Поезд двигался в сторону Лондона, а в нем сидело четверо офицеров, ставших детьми внешне, но остававшихся все такими же хорошо обученными людьми внутри. Кого-то ждали неприятные сюрпризы… А пока поезд шел, они делились мнениями и строили планы.
— Правильно ли я понял, товарищи офицеры, — поинтересовался Змей, выходя из вагона и подавая руку девочкам. — Что ближайшие часы у всех нас будут динамичными?

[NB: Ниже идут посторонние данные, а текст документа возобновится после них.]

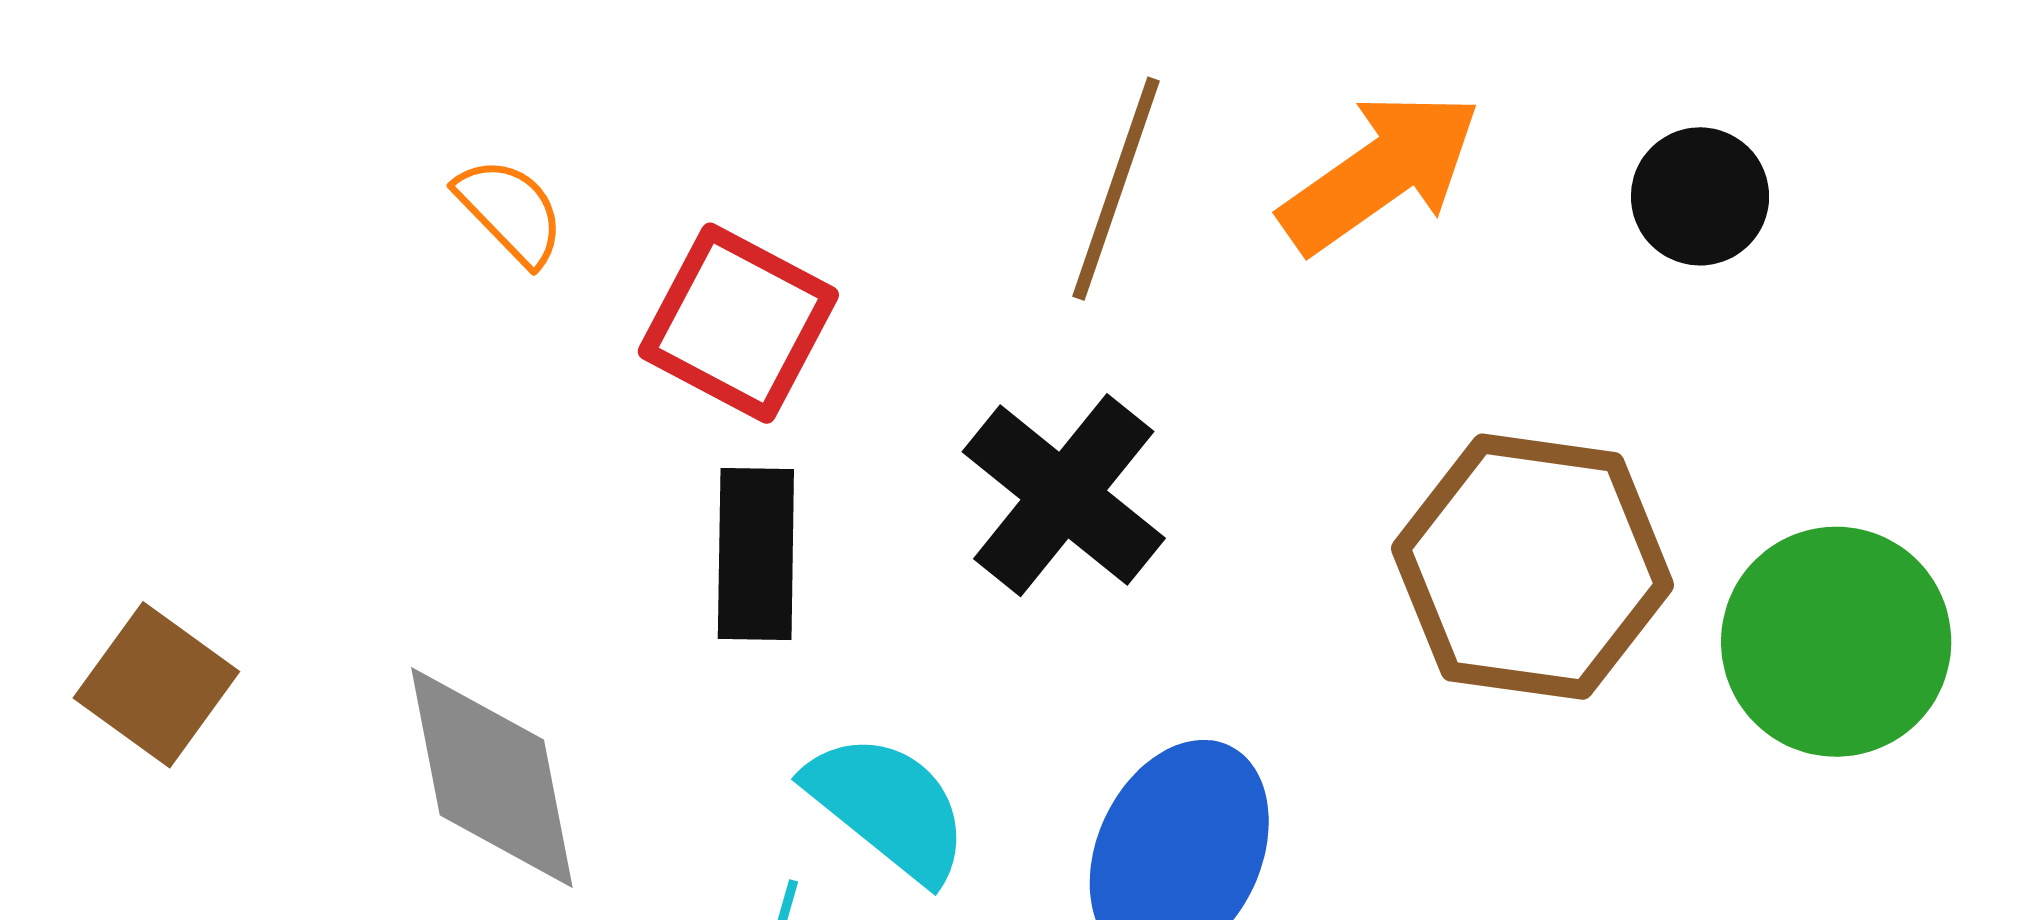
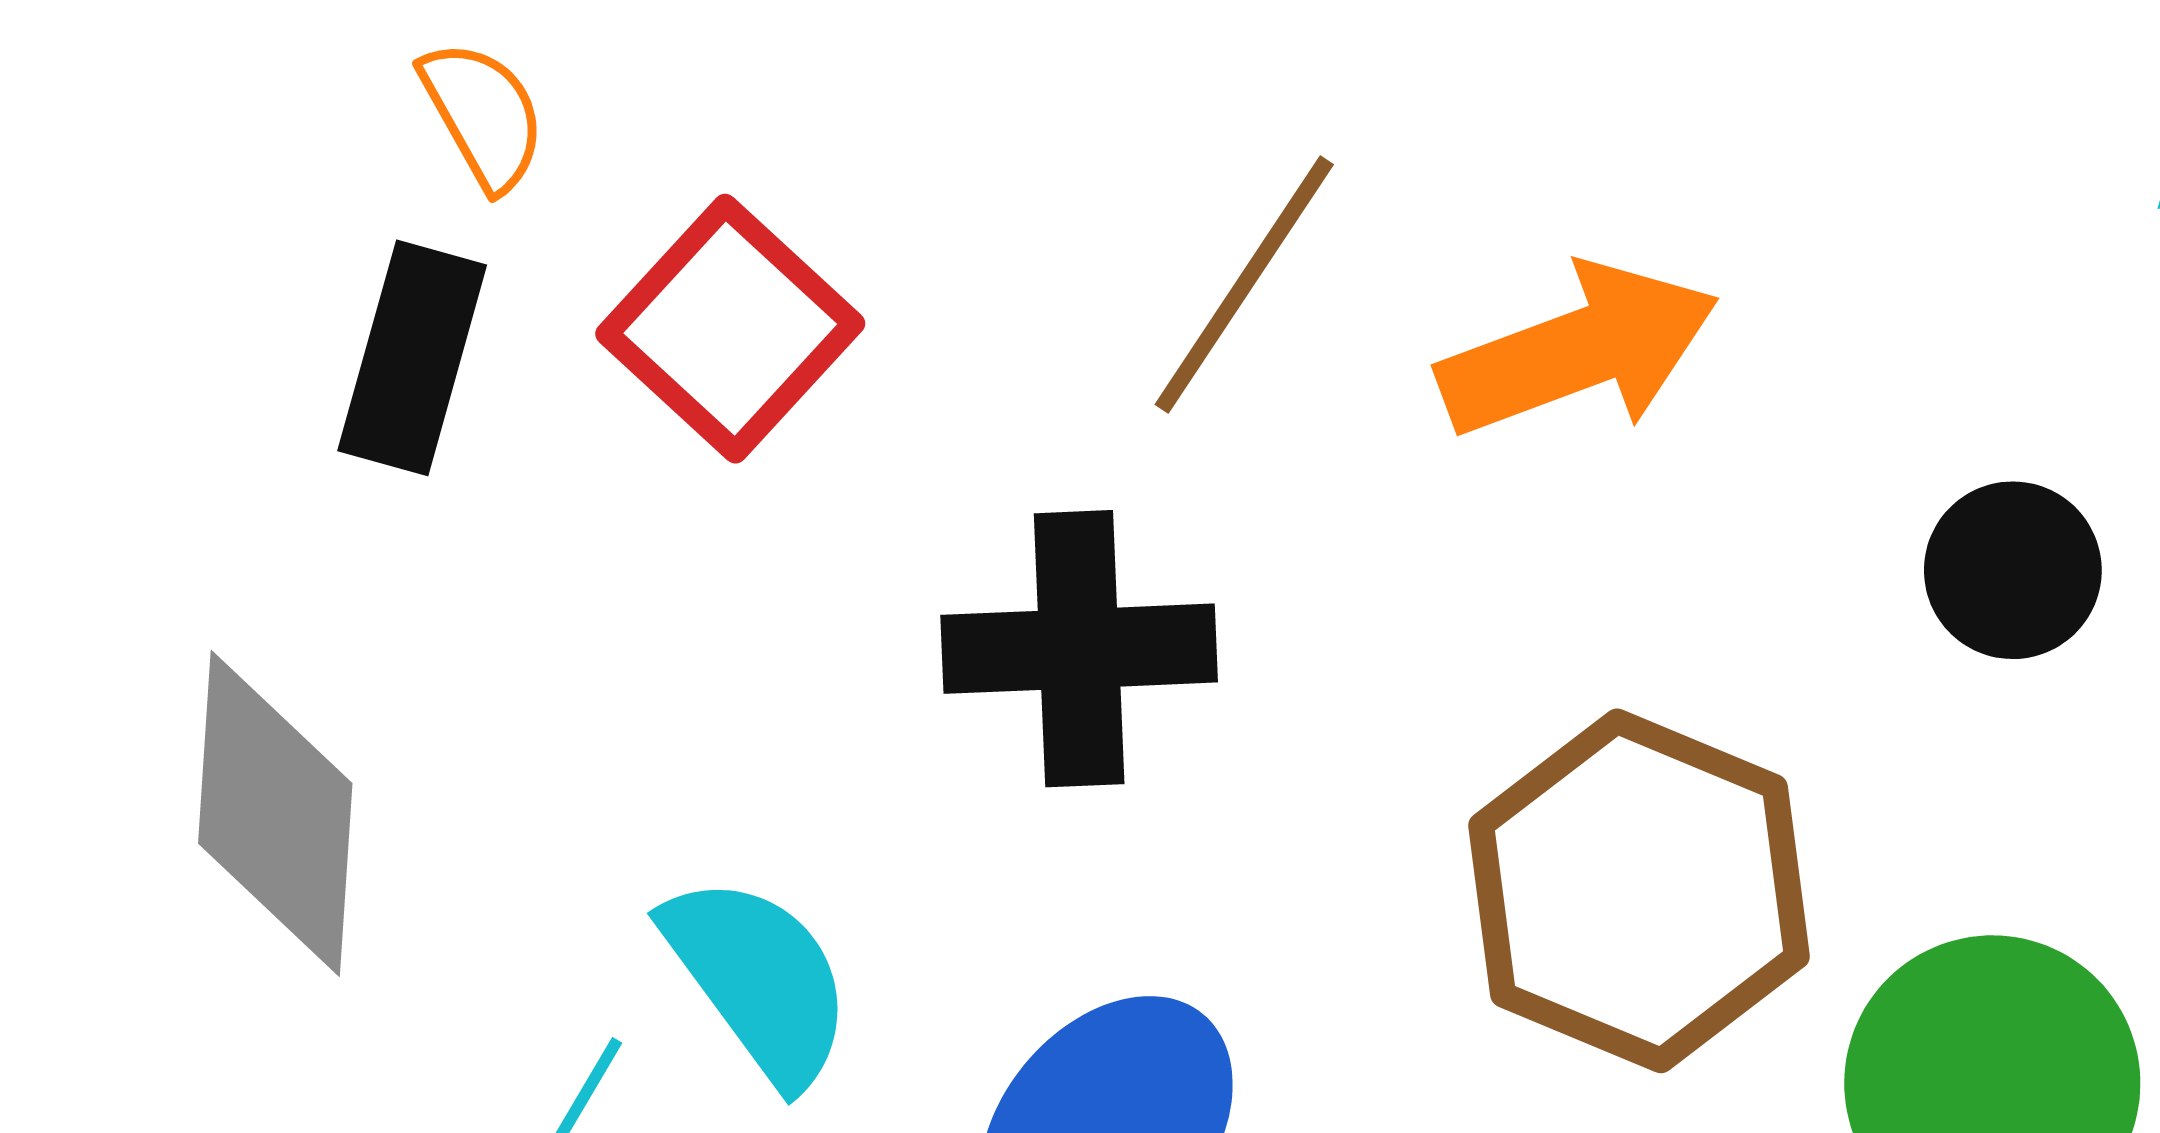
black circle: (1700, 196) -> (2013, 570), moved
black cross: (1064, 495) -> (1079, 649), turned 34
black rectangle: (756, 554) -> (412, 358), moved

Лира, тебя подстраховать?
— Ну ты что? — картинно удивилась Вика. — Разве ж я не смогу сама вырвать яйца любимому папочке?
— Логично, — кивнул Лис. — Змей, через неделю, или, если закончишь раньше, то раньше…
— Да понял я, понял, — хмыкнул старший лейтенант Сидоров. — Ну что, пошли наносить справедливость?
— Давно пора, — прошептала медленно звереющая Виктория Викторовна. — Щ-щ-щас-с-с нанес-с-су.
— Шипит-то как, заслушаешься, — прокомментировал Змей. — Ладно, всем удачи и до связи.
Девочки и мальчики обнялись на прощание, потом Змей и Вика улыбнулись друг другу и сделали шаг через барьер. Своего хряка, носящего кличку «опекун», товарищ старший лейтенант увидел сразу, и так по-доброму улыбнулся, что пивший пиво неподалеку молодой человек подавился и залил себе одежду, да и хряка проняло. В маленьких поросячьих глазках появился какой-то намек на страх. Впрочем, этот намек быстро исчез, сундук мальчика оказался в багажнике, а сам Змей в автомобиле. Дядя всю дорогу рассказывал, что он сделает с «проклятым мальчишкой» летом, а вот вышеуказанный только улыбался. Желание завалить дядю росло обратно пропорционально расстоянию до конечной точки путешествия, так что, когда хряк припарковался, Змей уже был в тонусе. Поэтому ни сделать, ни сказать что-либо хряк не успел: племянник взял дядюшку двумя пальчиками за руку и повел повизгивавшего Вернона в дом. Все-таки бить того на улице было неправильно.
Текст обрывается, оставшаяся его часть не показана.